(Beginning of Extracted data)
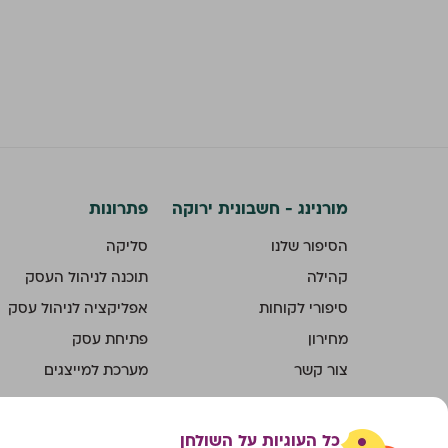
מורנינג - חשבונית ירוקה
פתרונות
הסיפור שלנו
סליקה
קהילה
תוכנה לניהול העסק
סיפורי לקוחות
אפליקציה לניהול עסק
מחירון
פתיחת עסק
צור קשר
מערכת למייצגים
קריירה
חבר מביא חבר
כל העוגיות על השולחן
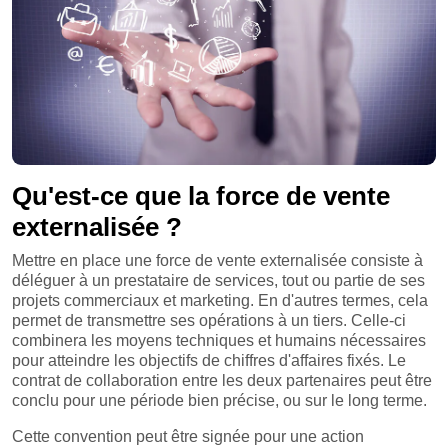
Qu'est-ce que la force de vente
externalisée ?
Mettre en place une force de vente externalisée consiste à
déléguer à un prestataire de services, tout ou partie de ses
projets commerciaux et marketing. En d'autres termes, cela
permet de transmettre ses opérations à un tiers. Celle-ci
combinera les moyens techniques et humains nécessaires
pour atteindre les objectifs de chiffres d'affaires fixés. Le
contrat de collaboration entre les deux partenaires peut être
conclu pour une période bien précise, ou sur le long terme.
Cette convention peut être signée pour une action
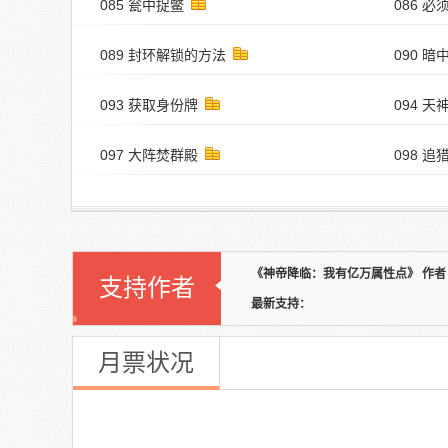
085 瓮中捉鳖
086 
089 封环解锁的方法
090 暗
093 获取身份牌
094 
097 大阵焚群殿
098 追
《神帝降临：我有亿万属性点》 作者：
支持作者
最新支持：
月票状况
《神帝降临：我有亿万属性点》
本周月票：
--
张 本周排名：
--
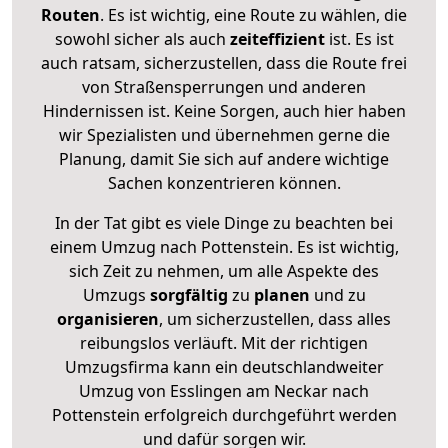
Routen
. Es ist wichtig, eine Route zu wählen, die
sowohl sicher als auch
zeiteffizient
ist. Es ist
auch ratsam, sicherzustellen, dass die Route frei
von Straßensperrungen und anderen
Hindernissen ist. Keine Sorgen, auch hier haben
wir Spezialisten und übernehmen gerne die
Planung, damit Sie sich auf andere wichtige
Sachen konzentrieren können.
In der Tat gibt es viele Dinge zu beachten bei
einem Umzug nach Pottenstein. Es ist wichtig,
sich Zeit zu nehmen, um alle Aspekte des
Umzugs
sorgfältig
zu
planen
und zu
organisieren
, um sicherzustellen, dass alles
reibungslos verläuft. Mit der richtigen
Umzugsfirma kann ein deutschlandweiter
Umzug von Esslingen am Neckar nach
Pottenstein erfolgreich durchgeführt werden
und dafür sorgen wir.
(End of Extracted data)
(Beginning of Extracted data)
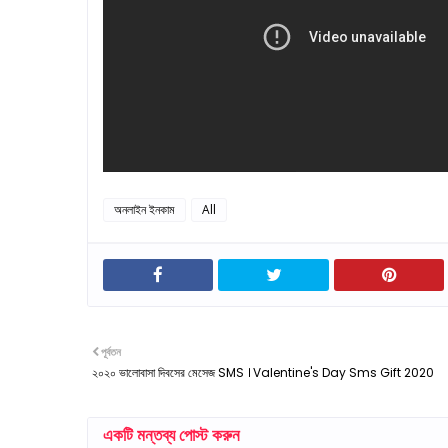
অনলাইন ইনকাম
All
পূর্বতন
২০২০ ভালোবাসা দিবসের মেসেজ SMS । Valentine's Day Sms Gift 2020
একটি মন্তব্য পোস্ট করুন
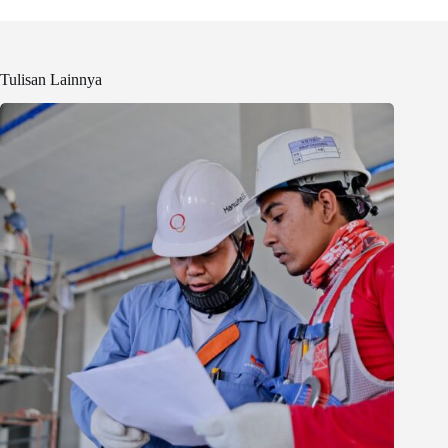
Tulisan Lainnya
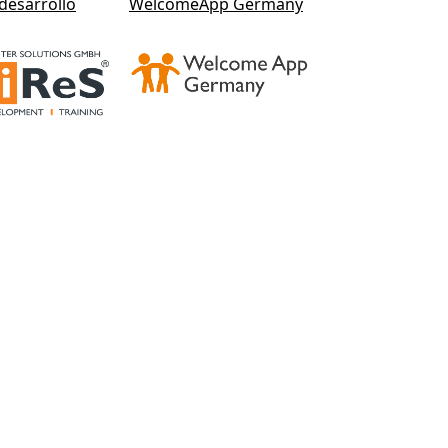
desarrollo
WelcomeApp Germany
(End of Extracted data)
(Beginning of Extracted data)
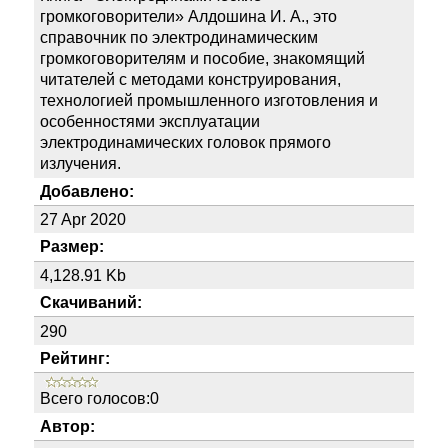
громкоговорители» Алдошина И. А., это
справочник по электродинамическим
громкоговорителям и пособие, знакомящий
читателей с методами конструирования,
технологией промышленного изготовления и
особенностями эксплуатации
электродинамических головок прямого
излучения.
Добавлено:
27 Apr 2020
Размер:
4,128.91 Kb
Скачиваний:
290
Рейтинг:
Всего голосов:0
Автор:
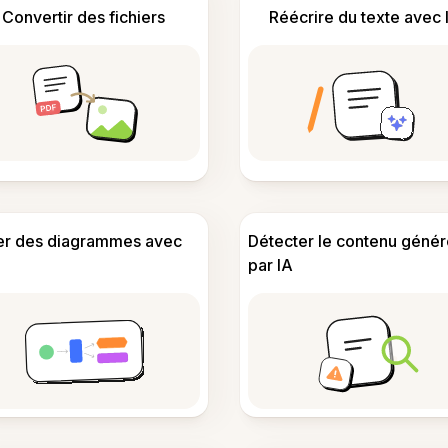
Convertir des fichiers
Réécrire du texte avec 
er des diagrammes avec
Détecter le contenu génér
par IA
(End of Extracted data)
### Action item
With the string "externalisée" as the key, filter the data above and show the lines that match.

### Worked solution
externalisée ?
Mettre en place une force de vente externalisée consiste à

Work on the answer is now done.